A pressão da equipe econômica do ex-presidente Bolsonaro por uma reforma mais rígida para os militares causou desconforto sobre a cúpulaFernando Frazao/Agência Brasil

Em 2017, o Brasil viu uma transformação significativa em suas relações de trabalho com a aprovação da Reforma Previdenciária pelo então presidente Michel Temer. Esta reforma modificou muitos aspectos do mercado de trabalho e mesmo seis anos depois, segue como alvo de debates acalorados e críticas contundentes por parte de alguns grupos. Algumas categorias profissionais conseguiram manter certos direitos intocados, e o debate voltou ao cenário político após a eleição de Luís Inácio Lula da Silva.
Em reunião na Federação das Indústrias do Estado de São Paulo (Fiesp) realizada em fevereiro deste ano, o atual Ministro do Trabalho, Luiz Marinho, anunciou um grupo de trabalho para fazer alterações no legislação trabalhista.
A reforma, que foi aprovada por uma estreita margem no Congresso (296 a favor e 177 contra), visava simplificar as regulamentações trabalhistas, tornar o mercado mais flexível e estimular a criação de empregos. No entanto, muitos argumentam que os verdadeiros privilegiados - grandes empresas e grupos econômicos - continuam a se beneficiar enquanto os trabalhadores comuns enfrentam incertezas.
Um dos pontos mais controversos da reforma é a flexibilização das regras de contratação e demissão, que críticos veem como um benefício para empregadores em detrimento dos trabalhadores. Eles argumentam que isso pode levar a uma maior instabilidade no emprego e a salários mais baixos para os trabalhadores, enquanto as empresas podem facilmente contratar e demitir conforme sua conveniência.

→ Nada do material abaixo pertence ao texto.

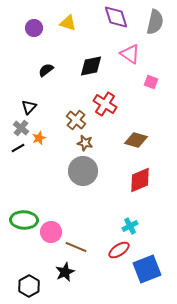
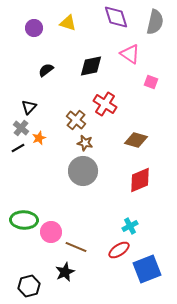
black hexagon: rotated 15 degrees clockwise
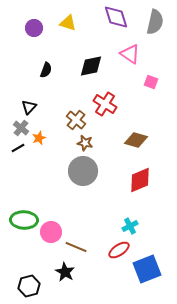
black semicircle: rotated 147 degrees clockwise
black star: rotated 18 degrees counterclockwise
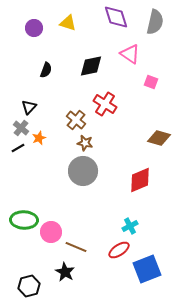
brown diamond: moved 23 px right, 2 px up
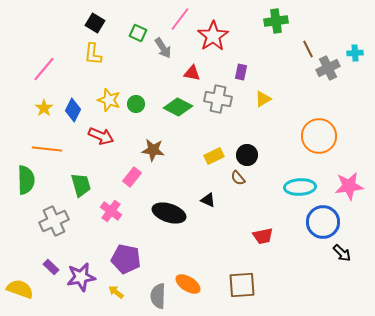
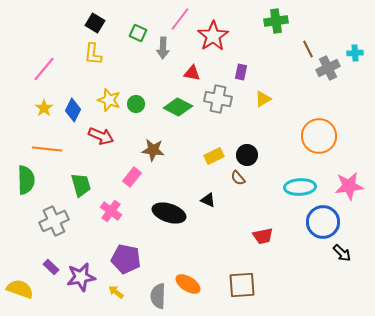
gray arrow at (163, 48): rotated 35 degrees clockwise
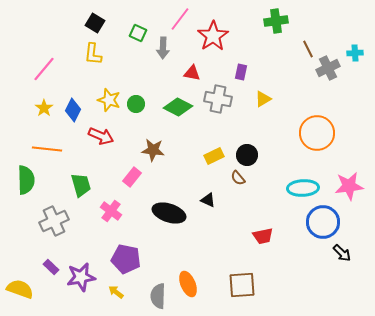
orange circle at (319, 136): moved 2 px left, 3 px up
cyan ellipse at (300, 187): moved 3 px right, 1 px down
orange ellipse at (188, 284): rotated 35 degrees clockwise
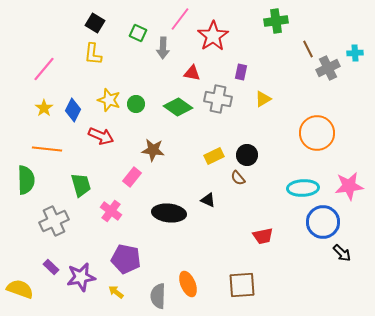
green diamond at (178, 107): rotated 8 degrees clockwise
black ellipse at (169, 213): rotated 12 degrees counterclockwise
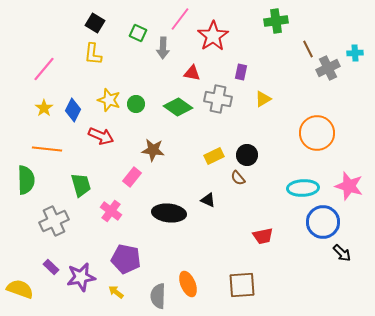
pink star at (349, 186): rotated 24 degrees clockwise
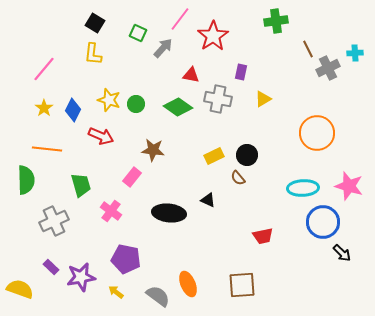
gray arrow at (163, 48): rotated 140 degrees counterclockwise
red triangle at (192, 73): moved 1 px left, 2 px down
gray semicircle at (158, 296): rotated 125 degrees clockwise
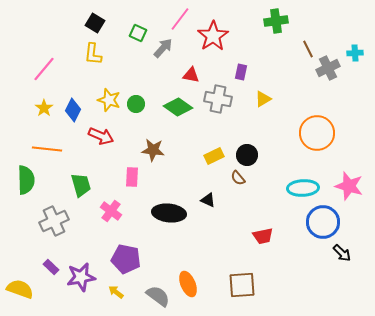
pink rectangle at (132, 177): rotated 36 degrees counterclockwise
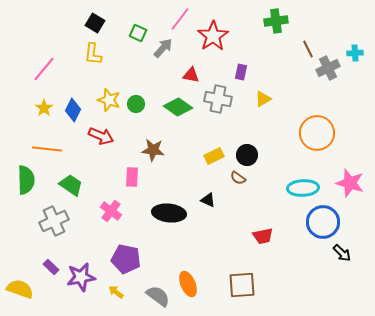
brown semicircle at (238, 178): rotated 14 degrees counterclockwise
green trapezoid at (81, 185): moved 10 px left; rotated 40 degrees counterclockwise
pink star at (349, 186): moved 1 px right, 3 px up
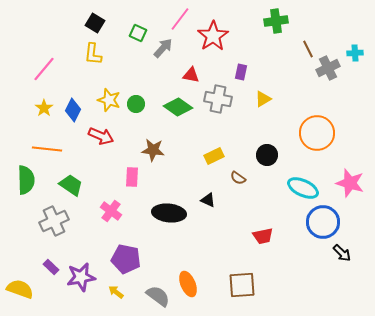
black circle at (247, 155): moved 20 px right
cyan ellipse at (303, 188): rotated 28 degrees clockwise
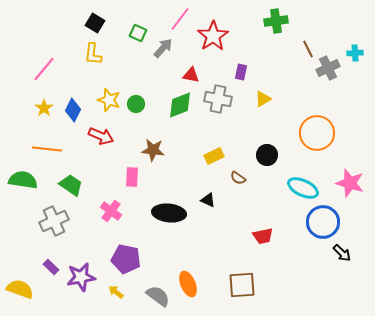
green diamond at (178, 107): moved 2 px right, 2 px up; rotated 56 degrees counterclockwise
green semicircle at (26, 180): moved 3 px left; rotated 80 degrees counterclockwise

De acordo com o economista Ricardo Maluf, mestre em Economia Empresarial, a reforma teria como objetivo principal "criar mais postos de trabalho através na desoneração do custo mão de obra". "Essa simplificação era importante para tirar alguns entraves que dificultavam pequenas e médias empresas de ampliarem as contratações. E, não podemos esquecer, que eles são os maiores geradores de empregos no país", disse.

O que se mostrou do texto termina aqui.